Kalaupun BI pada akhirnya harus menaikkan suku bunga, perlu dipastikan kenaikannya bersifat minimal dan tidak terlalu mengganggu pemulihan ekonomi. Namun, strategi ini perlu kolaborasi dengan otoritas fiskal. Kebijakan moneter tentu tidak bisa bekerja sendirian untuk meredam efek rembetan inflasi global ke pasar dalam negeri. Artinya, pengetatan moneter perlu diiringi dengan rasionalisasi Anggaran Pendapatan dan Belanja Negara (APBN) untuk memastikan tidak terjadi perlambatan ekonomi akibat penurunan daya beli.
Dalam aspek perlindungan sosial, pemerintah perlu mengalkulasi dan memproyeksi krisis energi dan pangan global bakal mendorong lonjakan harga seberapa lama lagi. Jika pandangan ini masih suram, tentu alokasi anggaran untuk perlindungan sosial wajib ditingkatkan sehingga konsumsi masyarakat tetap terjaga dan memiliki daya dorong terhadap ekonomi.
Pada kondisi saat ini, pemulihan ekonomi lebih membutuhkan intervensi atau penanganan jangka pendek, seperti penanganan kenaikan harga bahan pangan, lonjakan inflasi, hingga krisis energi.
Rasionalisasi APBN patut dilakukan guna melengkapi arah kebijakan bank sentral.
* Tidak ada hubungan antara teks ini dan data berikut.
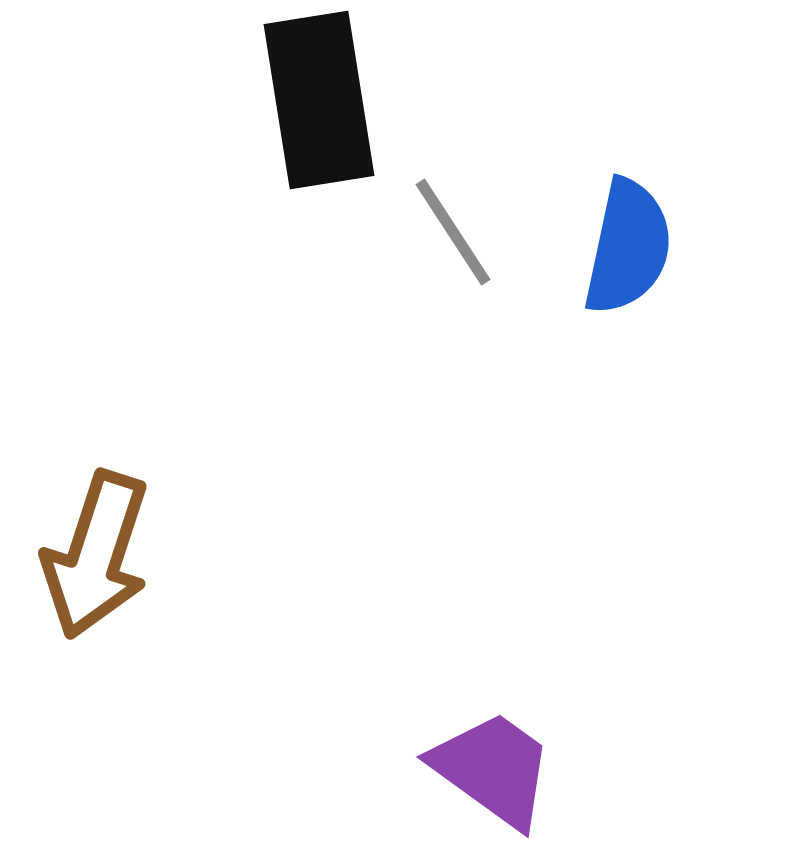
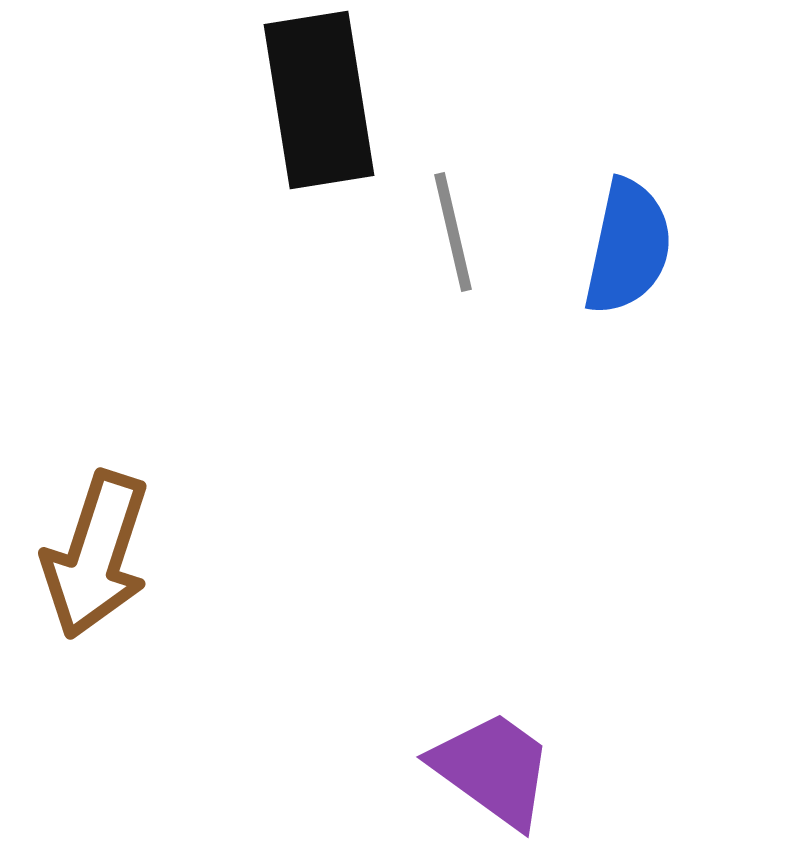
gray line: rotated 20 degrees clockwise
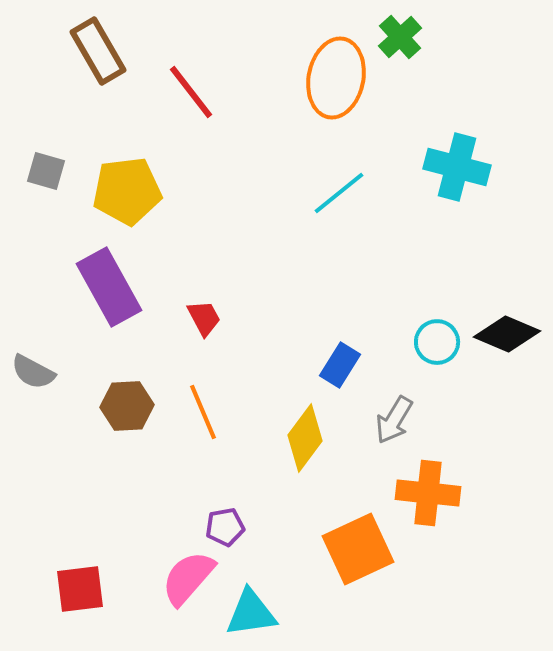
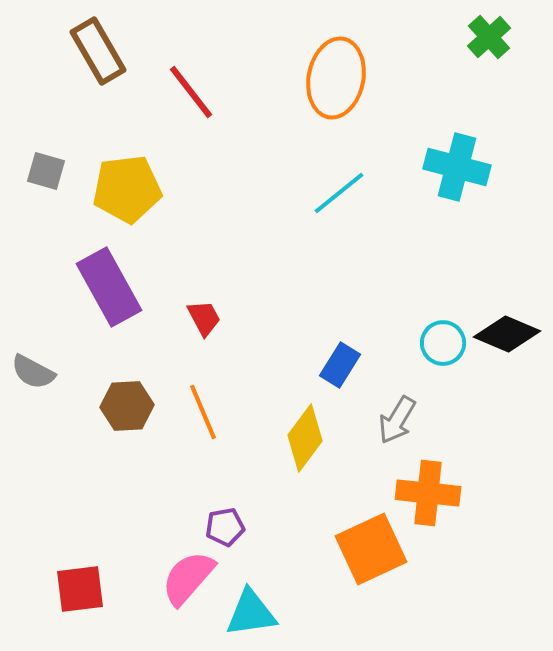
green cross: moved 89 px right
yellow pentagon: moved 2 px up
cyan circle: moved 6 px right, 1 px down
gray arrow: moved 3 px right
orange square: moved 13 px right
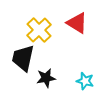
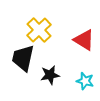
red triangle: moved 7 px right, 17 px down
black star: moved 4 px right, 3 px up
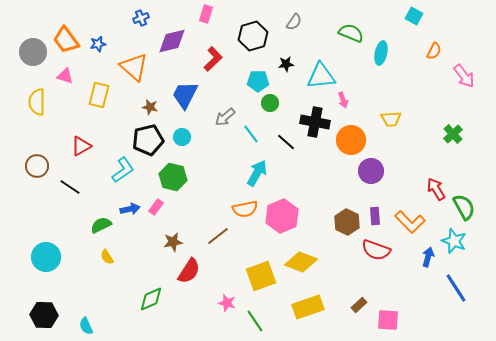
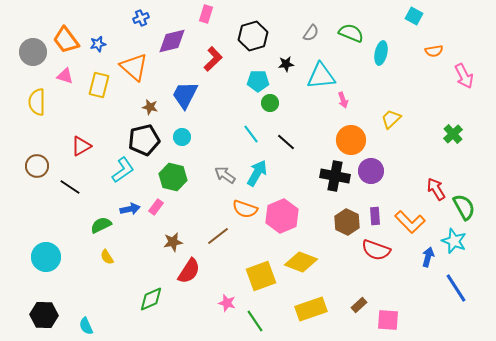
gray semicircle at (294, 22): moved 17 px right, 11 px down
orange semicircle at (434, 51): rotated 54 degrees clockwise
pink arrow at (464, 76): rotated 10 degrees clockwise
yellow rectangle at (99, 95): moved 10 px up
gray arrow at (225, 117): moved 58 px down; rotated 75 degrees clockwise
yellow trapezoid at (391, 119): rotated 140 degrees clockwise
black cross at (315, 122): moved 20 px right, 54 px down
black pentagon at (148, 140): moved 4 px left
orange semicircle at (245, 209): rotated 30 degrees clockwise
yellow rectangle at (308, 307): moved 3 px right, 2 px down
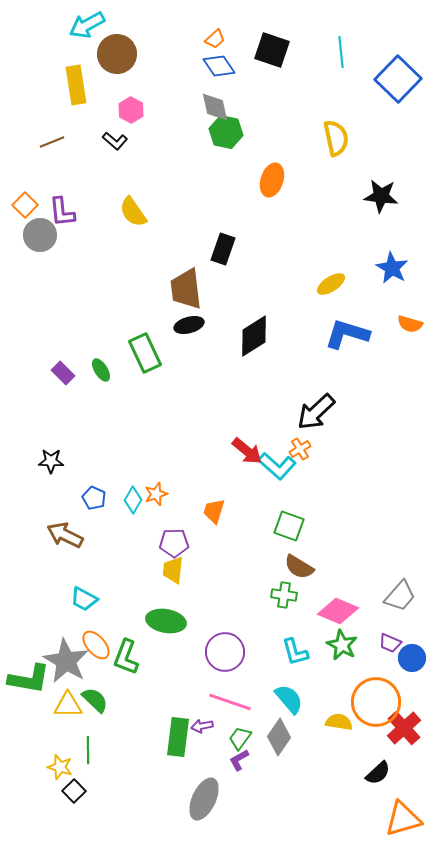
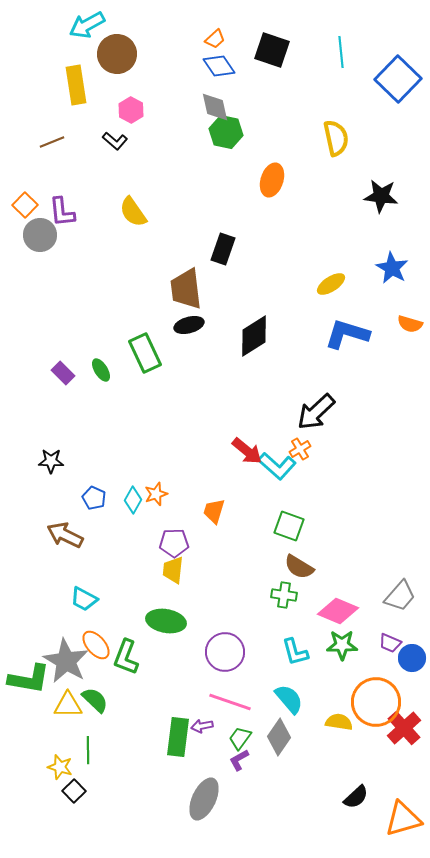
green star at (342, 645): rotated 28 degrees counterclockwise
black semicircle at (378, 773): moved 22 px left, 24 px down
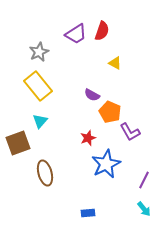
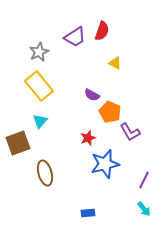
purple trapezoid: moved 1 px left, 3 px down
yellow rectangle: moved 1 px right
blue star: moved 1 px left; rotated 12 degrees clockwise
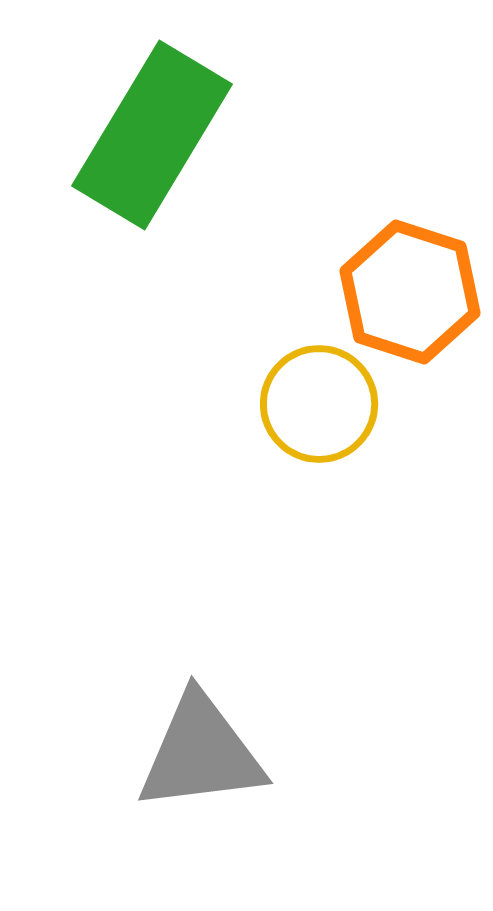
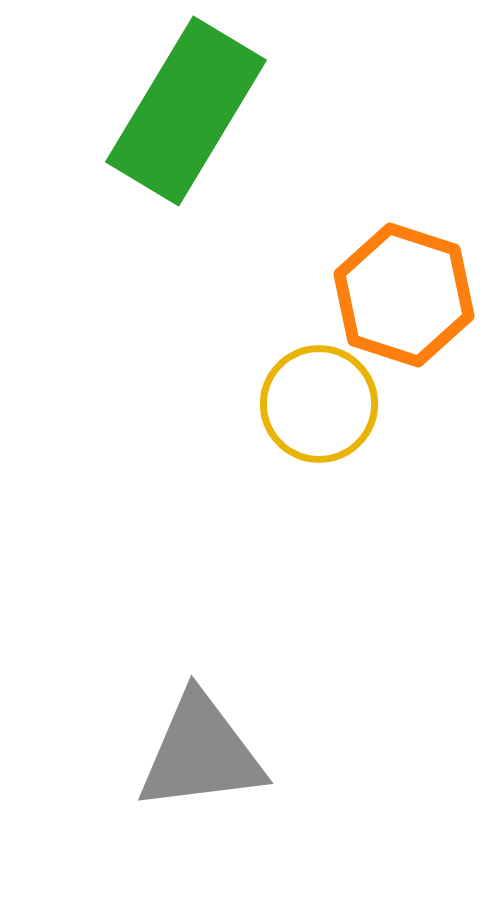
green rectangle: moved 34 px right, 24 px up
orange hexagon: moved 6 px left, 3 px down
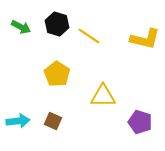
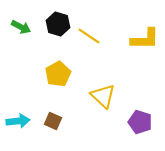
black hexagon: moved 1 px right
yellow L-shape: rotated 12 degrees counterclockwise
yellow pentagon: moved 1 px right; rotated 10 degrees clockwise
yellow triangle: rotated 44 degrees clockwise
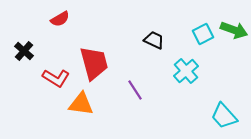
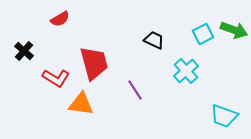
cyan trapezoid: rotated 28 degrees counterclockwise
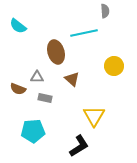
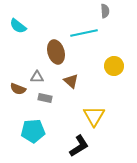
brown triangle: moved 1 px left, 2 px down
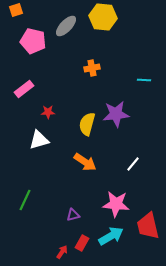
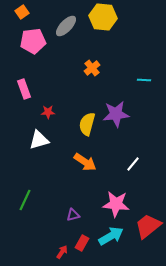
orange square: moved 6 px right, 2 px down; rotated 16 degrees counterclockwise
pink pentagon: rotated 20 degrees counterclockwise
orange cross: rotated 28 degrees counterclockwise
pink rectangle: rotated 72 degrees counterclockwise
red trapezoid: rotated 64 degrees clockwise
Salah satu strategi yang bisa diterapkan oleh pemerintah ialah dengan mendesain APBN untuk tetap memprioritaskan sektor penopang pertumbuhan.
Langkah itu bisa dilakukan dengan intervensi terhadap harga barang di pasaran, memberikan proteksi daya beli melalui pelbagai program perlindungan sosial, hingga menurunkan alokasi belanja untuk proyek infrastruktur yang tidak mendesak.
Dalam aspek perlindungan sosial, pemerintah perlu mengalkulasi dan memproyeksi krisis energi dan pangan global bakal mendorong lonjakan harga seberapa lama lagi.
Dalam Musyawarah Perencanaan Pembangunan Nasional 2022, pemerintah telah menetapkan target sasaran pembangunan tahun depan meliputi pertumbuhan ekonomi sebesar 5,3 persen-5,9 persen, tingkat pengangguran terbuka antara 5,3 persen dan 6 persen, serta gini rasio sebesar 0,375.
Ketidakpastian global akan menjadi tantangan paling berat untuk mencapai target sasaran pembangunan 2023. Mulai saat ini keterpautan dan sinergi antara kebijakan fiskal dan moneter akan diuji dalam rangka menghalau risiko global yang diproyeksi lembaga-lembaga ekonomi dunia memuncak pada 2023.